» THE DATA:
========================================
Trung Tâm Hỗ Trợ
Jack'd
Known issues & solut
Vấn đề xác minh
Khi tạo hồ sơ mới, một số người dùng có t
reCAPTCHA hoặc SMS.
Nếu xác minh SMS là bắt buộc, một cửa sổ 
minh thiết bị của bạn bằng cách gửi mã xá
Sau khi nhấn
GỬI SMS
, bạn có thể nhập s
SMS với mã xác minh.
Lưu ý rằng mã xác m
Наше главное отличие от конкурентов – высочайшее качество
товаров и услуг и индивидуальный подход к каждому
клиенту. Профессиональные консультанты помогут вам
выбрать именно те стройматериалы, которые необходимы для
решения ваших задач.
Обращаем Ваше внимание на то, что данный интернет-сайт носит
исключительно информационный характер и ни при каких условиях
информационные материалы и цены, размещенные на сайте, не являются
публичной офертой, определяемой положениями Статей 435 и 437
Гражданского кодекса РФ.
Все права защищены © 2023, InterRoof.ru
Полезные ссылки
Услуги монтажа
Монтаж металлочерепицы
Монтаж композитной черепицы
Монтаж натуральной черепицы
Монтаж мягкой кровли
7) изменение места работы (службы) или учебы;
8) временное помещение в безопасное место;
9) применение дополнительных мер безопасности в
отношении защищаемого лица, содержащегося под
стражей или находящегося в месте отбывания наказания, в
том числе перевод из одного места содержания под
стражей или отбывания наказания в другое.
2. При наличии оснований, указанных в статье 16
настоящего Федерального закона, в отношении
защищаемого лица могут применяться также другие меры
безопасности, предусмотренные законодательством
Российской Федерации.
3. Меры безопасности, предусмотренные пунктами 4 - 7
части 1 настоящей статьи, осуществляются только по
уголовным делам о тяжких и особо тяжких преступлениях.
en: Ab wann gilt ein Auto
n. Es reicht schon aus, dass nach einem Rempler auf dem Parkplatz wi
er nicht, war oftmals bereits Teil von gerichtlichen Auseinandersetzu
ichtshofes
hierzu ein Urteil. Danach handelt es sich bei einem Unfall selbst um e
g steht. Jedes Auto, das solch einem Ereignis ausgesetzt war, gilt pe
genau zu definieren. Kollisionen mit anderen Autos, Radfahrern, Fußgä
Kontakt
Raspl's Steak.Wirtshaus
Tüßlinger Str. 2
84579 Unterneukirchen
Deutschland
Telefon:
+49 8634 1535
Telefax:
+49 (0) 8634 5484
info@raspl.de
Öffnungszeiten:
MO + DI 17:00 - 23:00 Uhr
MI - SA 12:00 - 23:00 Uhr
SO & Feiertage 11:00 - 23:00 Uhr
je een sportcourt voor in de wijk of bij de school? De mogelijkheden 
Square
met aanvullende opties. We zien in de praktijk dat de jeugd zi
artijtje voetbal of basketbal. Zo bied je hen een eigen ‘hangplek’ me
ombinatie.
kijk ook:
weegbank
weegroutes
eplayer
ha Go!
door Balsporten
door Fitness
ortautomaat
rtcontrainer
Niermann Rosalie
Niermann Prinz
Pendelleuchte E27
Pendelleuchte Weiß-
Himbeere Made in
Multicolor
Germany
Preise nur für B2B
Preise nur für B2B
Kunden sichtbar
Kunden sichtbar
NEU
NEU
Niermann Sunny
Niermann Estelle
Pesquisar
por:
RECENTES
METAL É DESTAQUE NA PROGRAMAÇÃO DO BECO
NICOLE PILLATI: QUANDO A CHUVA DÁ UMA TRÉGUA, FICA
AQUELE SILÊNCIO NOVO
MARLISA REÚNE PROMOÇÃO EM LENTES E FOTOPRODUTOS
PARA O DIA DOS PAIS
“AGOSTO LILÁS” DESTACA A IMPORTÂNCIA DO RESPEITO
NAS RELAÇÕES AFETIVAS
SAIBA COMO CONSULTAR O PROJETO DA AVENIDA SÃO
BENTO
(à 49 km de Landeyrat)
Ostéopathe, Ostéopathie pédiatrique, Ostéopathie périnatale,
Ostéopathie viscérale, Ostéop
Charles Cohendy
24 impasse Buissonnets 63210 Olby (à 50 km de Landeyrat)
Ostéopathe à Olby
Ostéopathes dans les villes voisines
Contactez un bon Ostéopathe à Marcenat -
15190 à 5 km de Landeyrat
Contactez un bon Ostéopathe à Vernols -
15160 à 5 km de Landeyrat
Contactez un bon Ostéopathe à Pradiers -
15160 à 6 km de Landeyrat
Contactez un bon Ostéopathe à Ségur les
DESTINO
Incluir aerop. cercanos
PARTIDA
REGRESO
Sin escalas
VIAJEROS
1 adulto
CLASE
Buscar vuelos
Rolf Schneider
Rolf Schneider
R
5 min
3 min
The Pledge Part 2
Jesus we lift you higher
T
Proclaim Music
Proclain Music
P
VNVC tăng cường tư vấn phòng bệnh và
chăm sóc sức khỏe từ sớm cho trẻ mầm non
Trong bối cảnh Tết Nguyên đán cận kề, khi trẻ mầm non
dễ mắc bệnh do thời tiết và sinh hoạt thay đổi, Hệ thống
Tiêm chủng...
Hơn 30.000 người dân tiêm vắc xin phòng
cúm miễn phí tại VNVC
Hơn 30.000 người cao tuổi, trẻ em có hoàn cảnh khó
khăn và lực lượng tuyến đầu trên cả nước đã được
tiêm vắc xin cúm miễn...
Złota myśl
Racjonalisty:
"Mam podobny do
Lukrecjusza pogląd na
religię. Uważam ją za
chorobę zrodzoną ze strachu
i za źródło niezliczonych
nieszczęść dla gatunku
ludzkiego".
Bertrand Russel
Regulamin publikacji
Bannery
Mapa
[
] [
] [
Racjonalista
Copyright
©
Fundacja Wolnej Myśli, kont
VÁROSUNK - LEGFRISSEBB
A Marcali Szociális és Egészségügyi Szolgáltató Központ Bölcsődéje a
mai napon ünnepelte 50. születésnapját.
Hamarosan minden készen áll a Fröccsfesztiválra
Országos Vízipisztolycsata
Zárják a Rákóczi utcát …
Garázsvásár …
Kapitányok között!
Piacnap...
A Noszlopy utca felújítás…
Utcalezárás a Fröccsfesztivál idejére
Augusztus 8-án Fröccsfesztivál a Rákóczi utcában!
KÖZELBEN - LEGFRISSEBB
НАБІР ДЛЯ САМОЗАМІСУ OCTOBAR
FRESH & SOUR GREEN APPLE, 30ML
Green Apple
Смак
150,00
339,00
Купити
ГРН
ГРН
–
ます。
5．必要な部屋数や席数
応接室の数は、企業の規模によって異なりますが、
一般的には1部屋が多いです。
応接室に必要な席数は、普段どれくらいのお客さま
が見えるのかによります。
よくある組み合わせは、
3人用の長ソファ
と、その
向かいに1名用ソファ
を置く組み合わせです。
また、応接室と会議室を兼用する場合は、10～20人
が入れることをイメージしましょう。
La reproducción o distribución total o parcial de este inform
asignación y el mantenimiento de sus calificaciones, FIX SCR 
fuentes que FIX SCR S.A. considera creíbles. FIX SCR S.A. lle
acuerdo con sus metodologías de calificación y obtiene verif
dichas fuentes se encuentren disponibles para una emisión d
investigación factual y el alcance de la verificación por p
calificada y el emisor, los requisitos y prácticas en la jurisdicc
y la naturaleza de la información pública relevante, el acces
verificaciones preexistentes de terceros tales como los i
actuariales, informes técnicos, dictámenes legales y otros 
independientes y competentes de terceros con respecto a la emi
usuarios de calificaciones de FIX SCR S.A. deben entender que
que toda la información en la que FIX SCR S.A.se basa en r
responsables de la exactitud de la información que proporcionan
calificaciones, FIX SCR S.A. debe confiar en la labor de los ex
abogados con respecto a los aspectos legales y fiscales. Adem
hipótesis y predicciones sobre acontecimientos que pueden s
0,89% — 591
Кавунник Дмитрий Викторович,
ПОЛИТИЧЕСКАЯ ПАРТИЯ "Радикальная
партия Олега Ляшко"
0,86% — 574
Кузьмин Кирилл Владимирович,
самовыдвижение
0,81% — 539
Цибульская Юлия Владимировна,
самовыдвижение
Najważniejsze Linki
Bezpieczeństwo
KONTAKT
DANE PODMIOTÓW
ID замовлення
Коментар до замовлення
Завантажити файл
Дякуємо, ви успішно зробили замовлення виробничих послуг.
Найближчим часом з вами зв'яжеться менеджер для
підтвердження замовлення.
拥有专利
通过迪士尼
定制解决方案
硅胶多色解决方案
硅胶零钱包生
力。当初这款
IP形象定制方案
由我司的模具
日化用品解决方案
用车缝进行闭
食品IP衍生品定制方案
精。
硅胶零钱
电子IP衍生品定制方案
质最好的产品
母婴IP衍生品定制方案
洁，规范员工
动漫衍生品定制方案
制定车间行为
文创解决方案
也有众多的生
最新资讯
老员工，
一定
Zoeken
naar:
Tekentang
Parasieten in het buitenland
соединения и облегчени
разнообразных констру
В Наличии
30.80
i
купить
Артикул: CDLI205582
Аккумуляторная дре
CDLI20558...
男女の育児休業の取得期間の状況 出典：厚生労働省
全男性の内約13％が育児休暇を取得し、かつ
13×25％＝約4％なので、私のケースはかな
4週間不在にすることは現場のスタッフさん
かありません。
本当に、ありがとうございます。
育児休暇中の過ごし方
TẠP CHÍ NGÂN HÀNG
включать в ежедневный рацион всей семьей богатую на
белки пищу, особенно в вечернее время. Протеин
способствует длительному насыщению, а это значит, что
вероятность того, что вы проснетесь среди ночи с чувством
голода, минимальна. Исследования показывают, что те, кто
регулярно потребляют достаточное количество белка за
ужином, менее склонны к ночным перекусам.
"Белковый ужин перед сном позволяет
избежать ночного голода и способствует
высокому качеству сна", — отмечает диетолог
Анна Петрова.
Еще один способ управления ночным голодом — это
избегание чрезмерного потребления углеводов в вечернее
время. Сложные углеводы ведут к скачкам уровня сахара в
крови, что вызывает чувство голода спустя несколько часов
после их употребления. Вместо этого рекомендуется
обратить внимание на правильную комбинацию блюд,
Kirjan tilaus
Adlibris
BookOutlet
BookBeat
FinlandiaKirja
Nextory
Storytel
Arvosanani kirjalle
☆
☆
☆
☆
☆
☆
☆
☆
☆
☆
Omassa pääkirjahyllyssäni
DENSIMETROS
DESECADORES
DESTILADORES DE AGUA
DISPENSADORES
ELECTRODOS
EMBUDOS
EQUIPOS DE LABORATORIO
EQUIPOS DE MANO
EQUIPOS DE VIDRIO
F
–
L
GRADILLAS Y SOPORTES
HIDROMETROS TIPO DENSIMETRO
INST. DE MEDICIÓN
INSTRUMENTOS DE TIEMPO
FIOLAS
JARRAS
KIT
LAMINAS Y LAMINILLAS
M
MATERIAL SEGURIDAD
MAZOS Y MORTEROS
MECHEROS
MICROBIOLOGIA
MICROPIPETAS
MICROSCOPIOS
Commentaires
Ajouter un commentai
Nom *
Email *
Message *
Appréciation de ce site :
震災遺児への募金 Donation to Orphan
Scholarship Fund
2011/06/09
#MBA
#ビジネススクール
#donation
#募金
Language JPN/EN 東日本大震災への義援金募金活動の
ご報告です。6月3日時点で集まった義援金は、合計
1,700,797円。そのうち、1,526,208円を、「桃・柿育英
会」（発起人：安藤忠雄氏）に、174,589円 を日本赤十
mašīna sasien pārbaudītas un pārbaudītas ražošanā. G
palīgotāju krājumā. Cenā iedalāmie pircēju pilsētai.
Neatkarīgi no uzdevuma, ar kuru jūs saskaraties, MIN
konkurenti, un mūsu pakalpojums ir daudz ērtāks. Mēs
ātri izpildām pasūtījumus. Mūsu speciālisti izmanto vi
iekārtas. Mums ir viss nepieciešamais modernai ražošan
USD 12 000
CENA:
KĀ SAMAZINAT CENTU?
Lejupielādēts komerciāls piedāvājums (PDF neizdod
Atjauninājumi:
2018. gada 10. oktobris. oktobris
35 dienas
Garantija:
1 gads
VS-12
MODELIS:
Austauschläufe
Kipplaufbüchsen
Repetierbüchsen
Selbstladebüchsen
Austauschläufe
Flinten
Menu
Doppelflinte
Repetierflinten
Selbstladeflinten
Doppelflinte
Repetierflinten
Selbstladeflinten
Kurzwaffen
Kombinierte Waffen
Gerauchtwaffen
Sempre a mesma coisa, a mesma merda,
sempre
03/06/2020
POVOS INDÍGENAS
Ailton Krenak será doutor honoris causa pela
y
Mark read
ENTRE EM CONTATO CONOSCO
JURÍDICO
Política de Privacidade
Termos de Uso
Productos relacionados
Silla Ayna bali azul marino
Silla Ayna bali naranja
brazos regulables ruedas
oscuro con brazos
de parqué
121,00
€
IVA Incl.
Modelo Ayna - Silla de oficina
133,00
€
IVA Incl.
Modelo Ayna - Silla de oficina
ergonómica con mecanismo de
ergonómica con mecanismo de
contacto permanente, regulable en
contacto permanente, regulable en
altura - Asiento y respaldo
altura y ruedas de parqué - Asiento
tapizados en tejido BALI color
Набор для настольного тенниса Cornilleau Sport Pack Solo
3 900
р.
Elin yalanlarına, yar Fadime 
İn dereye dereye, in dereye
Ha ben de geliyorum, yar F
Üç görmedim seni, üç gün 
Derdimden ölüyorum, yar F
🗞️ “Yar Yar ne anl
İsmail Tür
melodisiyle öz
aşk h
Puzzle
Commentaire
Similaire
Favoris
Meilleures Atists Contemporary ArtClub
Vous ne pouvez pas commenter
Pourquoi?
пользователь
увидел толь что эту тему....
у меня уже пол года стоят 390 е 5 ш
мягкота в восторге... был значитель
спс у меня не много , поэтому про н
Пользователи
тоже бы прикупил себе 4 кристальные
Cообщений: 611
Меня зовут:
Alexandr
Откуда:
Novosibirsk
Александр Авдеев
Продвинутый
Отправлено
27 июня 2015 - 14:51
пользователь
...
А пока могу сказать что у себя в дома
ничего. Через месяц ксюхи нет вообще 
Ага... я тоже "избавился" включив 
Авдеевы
========================================
» ACTIVITY: With the line containing "мягкота в восторге... был значитель" as the start and the last line of the material above as the end, copy that run of lines exactly, both ends included, and nothing more.

» SOLUTION FOR THIS PROBLEM:
мягкота в восторге... был значитель
спс у меня не много , поэтому про н
Пользователи
тоже бы прикупил себе 4 кристальные
Cообщений: 611
Меня зовут:
Alexandr
Откуда:
Novosibirsk
Александр Авдеев
Продвинутый
Отправлено
27 июня 2015 - 14:51
пользователь
...
А пока могу сказать что у себя в дома
ничего. Через месяц ксюхи нет вообще 
Ага... я тоже "избавился" включив 
Авдеевы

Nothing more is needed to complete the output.